The Impact of Incentives on Economic Growth of Zimbabwe.

Author: Ndlovu, Nobuqotho

One of the government’s sources of revenue is taxation. Taxation enables the government to meet its expenditure on the public goods as well as provision of services to citizens. Whilst doing this, it is also the government’s main objective to increase economic growth and as part of its initiatives, the government of Zimbabwe has introduced incentives in the form of tax reliefs as well as export incentives to encourage. In doing so, the government also strives to strike a balance between revenue collected and incentives offered. The objective of the study was establish the impact of incentives on economic growth in Zimbabwe.
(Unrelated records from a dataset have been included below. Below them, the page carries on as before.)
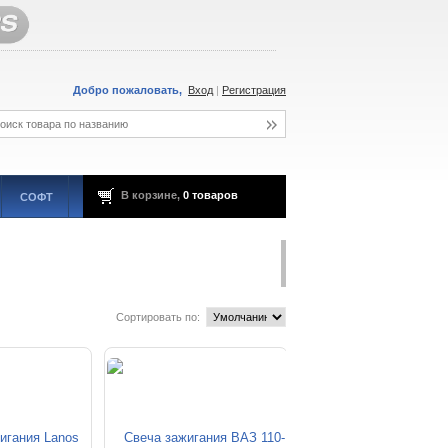
Добро пожаловать,
Вход
|
Регистрация
В корзине,
0 товаров
СОФТ
Сортировать по: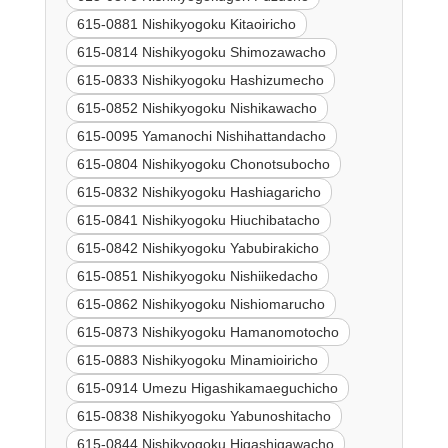
615-0881 Nishikyogoku Kitaoiricho
615-0814 Nishikyogoku Shimozawacho
615-0833 Nishikyogoku Hashizumecho
615-0852 Nishikyogoku Nishikawacho
615-0095 Yamanochi Nishihattandacho
615-0804 Nishikyogoku Chonotsubocho
615-0832 Nishikyogoku Hashiagaricho
615-0841 Nishikyogoku Hiuchibatacho
615-0842 Nishikyogoku Yabubirakicho
615-0851 Nishikyogoku Nishiikedacho
615-0862 Nishikyogoku Nishiomarucho
615-0873 Nishikyogoku Hamanomotocho
615-0883 Nishikyogoku Minamioiricho
615-0914 Umezu Higashikamaeguchicho
615-0838 Nishikyogoku Yabunoshitacho
615-0844 Nishikyogoku Higashigawacho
The study explored available literature as well as theories of economic growth. For purposes of this study both secondary data and primary data were used. GDP, FDI and Exports were used as measures or indicators of economic growth whereas tax incentives on corporate income, tax incentives on personal income and export incentives were used to represent incentives. Primary data was used to reinforce secondary data and improve the reliability of data used for the study. Correlation, regression analysis and descriptive statistics were used to analyze data and it was established that there is a positive relationship between tax incentives on corporate income have a positive and GDP, FDI and Exports thus implying that tax incentives on corporate income have a positive impact on economic growth. It was also found that tax incentives on personal income and exports incentives are inversely related to GDP, FDI and Exports thus implying that export incentives have a negative impact on economic growth. Interviews were done and led the researcher to conclude that investors are fully aware of the incentives offered to them as the information is available to them as well as the accessibility of these incentives to every investor whether foreign or local investor. Recommendations were made which may help improve the incentives programs policies in Zimbabwe.